Leaders sometimes avoid strategic planning, thinking it is complicated or there is just too much to do for today’s needs. Yet, when you embark on effective strategic planning, you are setting the course for the future of your business and actively driving to achieve two equally important outcomes: the process and the plan. When you get both of those elements right, then your business can become super charged and speed beyond your competition.
In their book “Built to Last,” Jim Collins and Jerry Porras talk about the need to create alignment in order for the plan to succeed: “Building a visionary company requires 1 percent vision and 99 percent alignment.
Creating alignment can be executed by developing a robust strategic planning process that ends with an actionable, measurable plan where the right team members are responsible for delivering on the objectives. Communicating and driving that plan down to each employee’s individual job descriptions is what creates the alignment that focuses organizations.
Why Do You Need A Strategic Plan?
If you aren’t heading to a destination, you are using that powerful business engine to do laps around the same track over and over. Every organization needs a road map that sets out a destination and provides alternative paths to explore to get there.
Who Needs A Strategic Plan?
Any entity with engaged people and a purpose needs a strategic plan — including for-profit business, nonprofit charities and civic groups, governments and entire communities. If you are expanding, contracting, facing new competition, trends or issues, trying to create consensus to focus resources or bringing in new key team members, a strategic plan can make all the difference in improving teamwork, communication, efficiency and success.

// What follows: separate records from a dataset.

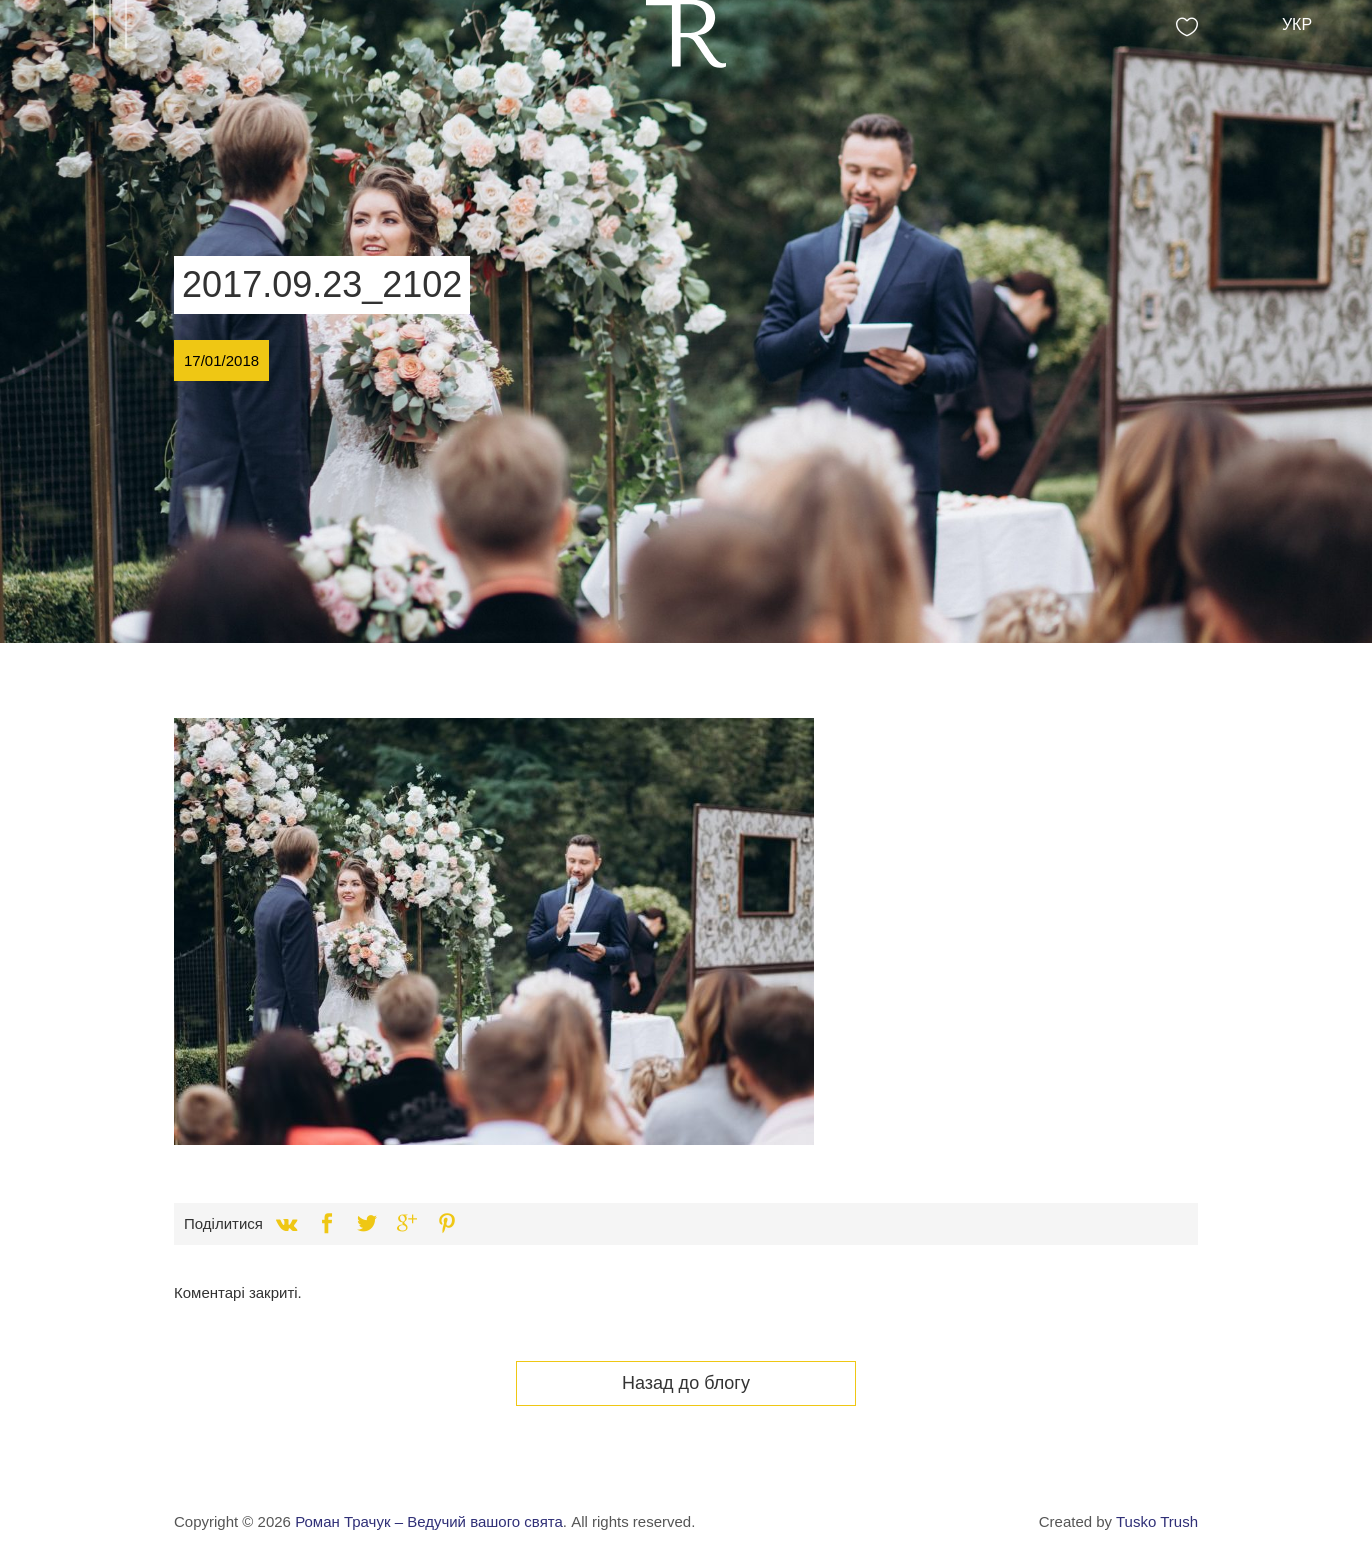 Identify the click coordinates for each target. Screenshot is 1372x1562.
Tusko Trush (1157, 1521)
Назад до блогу (686, 1383)
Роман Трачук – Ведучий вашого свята (429, 1521)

If I Already Have A Plan, Am I Finished?
No, this is an evergreen process that is ongoing through the life of your business or organization. Most people would agree that strategic planning allows you to review mission-critical performance data. Every organization needs to put the plan in motion, set metrics to measure its progress and continually update and tweak the plan annually. At least every two to three years, a deeper review and update of the plan is necessary.
The process is usually one that doesn’t get enough attention to be as powerful as possible. “A great strategy meeting is a meeting of minds,” said Max McKeown, author of “The Strategy Book,” and that is really what the process should create. Bringing together your team is costly, and you want to make sure you use that time in the greatest possible way so folks get to know one another better, become a tighter team and create a safe yet questioning culture where powerfully honest conversations can happen.

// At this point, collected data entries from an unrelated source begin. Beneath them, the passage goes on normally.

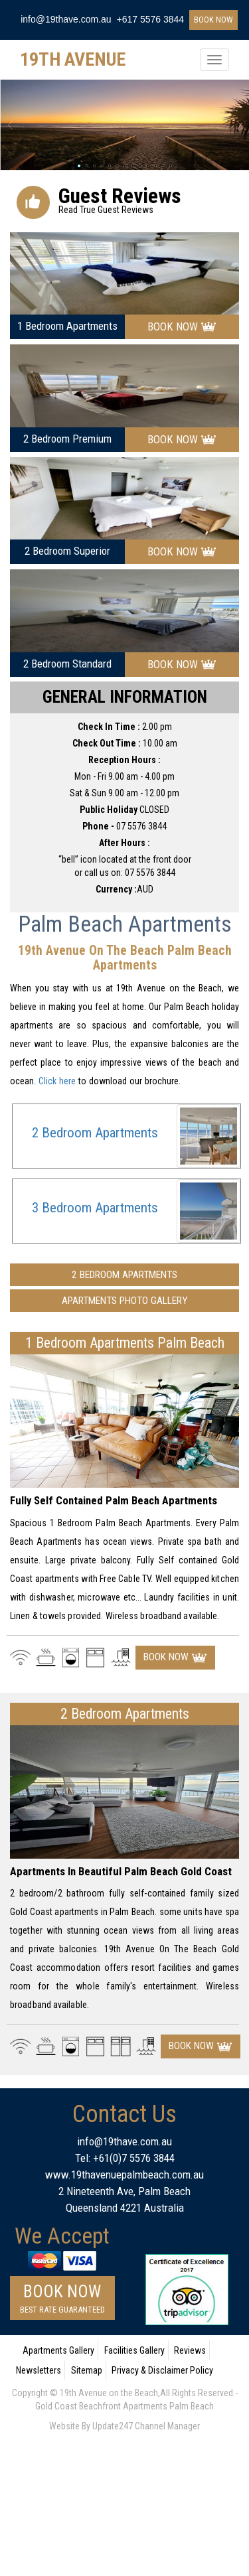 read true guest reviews (105, 209)
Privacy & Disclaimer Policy (162, 2370)
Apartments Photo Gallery (124, 1301)
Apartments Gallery (58, 2350)
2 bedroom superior (67, 550)
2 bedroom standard (67, 663)
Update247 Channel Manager (146, 2426)
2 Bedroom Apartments (95, 1133)
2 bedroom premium (67, 438)
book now (213, 20)
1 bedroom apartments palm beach (124, 1343)
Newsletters (38, 2370)
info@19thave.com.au (66, 19)
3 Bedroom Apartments (95, 1208)
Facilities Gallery (134, 2350)
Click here (57, 1081)
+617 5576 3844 (151, 19)
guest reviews (119, 196)
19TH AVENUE (72, 59)
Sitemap (86, 2370)
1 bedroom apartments (67, 325)
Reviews (190, 2350)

The plan doesn’t have to be elaborate. In fact, often the best ones are the shortest, as they are the most likely to be shared with employees and used as the continual guide for which they are intended.
Remember to savor your success and celebrate with your team when you hit key metrics and milestones along the way!
Things To Consider For Strongest Outcomes:
- Don’t underestimate the need to do team building, no matter how long you’ve worked together. Personality and leadership assessments go a long way in learning about one another’s styles and creating new, positive behaviors and partnerships.
- Plan far enough ahead to interview several potential facilitators and really see what style will match your organization’s current needs. Do you need someone who will challenge the team’s assumptions? Be provocative? Or, do you need someone who will be more of a coach and guide to confirm your existing plan’s components and reinvigorate the team to continue its journey? Be sure to ask references about the style and commitment of the facilitator to learn more.
- If you think you can’t afford an outside facilitator, find a trusted colleague who has done a great job of leading her or his company through strategic planning and ask if they can facilitate for you.
- Make sure you gather the right data on performance metrics ahead of time.
- Seek input from stakeholders, as they can tell you volumes about your business.
- Be open to opposing views and new ways to look at old situations.
- Walk out of the planning session with a detailed timeline for next steps, including to who assignments are made and deadlines.
- Avoid jargon and lengthy prose when writing the plan document.
- Calendar the follow-up and hold people accountable to make it happen.